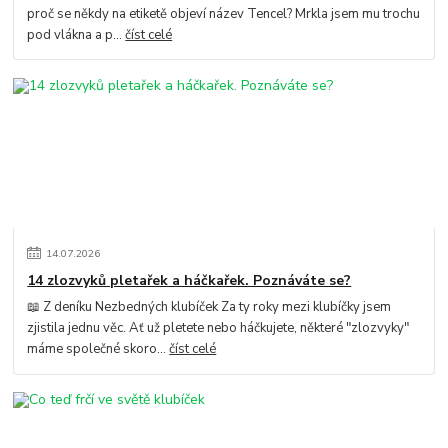
proč se někdy na etiketě objeví název Tencel? Mrkla jsem mu trochu
pod vlákna a p...
číst celé
14
.
07
.
2026
14 zlozvyků pletařek a háčkařek. Poznáváte se?
📖 Z deníku Nezbedných klubíček Za ty roky mezi klubíčky jsem
zjistila jednu věc. Ať už pletete nebo háčkujete, některé "zlozvyky"
máme společné skoro...
číst celé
┄┄┄┄┄┄┄┄┄┄┄┄┄┄┄┄┄┄┄┄
• HOW TO COMPLETE THIS TASK
Above are the records. Copy every line in them holding "jsem".

• THE ANSWER
proč se někdy na etiketě objeví název Tencel? Mrkla jsem mu trochu
📖 Z deníku Nezbedných klubíček Za ty roky mezi klubíčky jsem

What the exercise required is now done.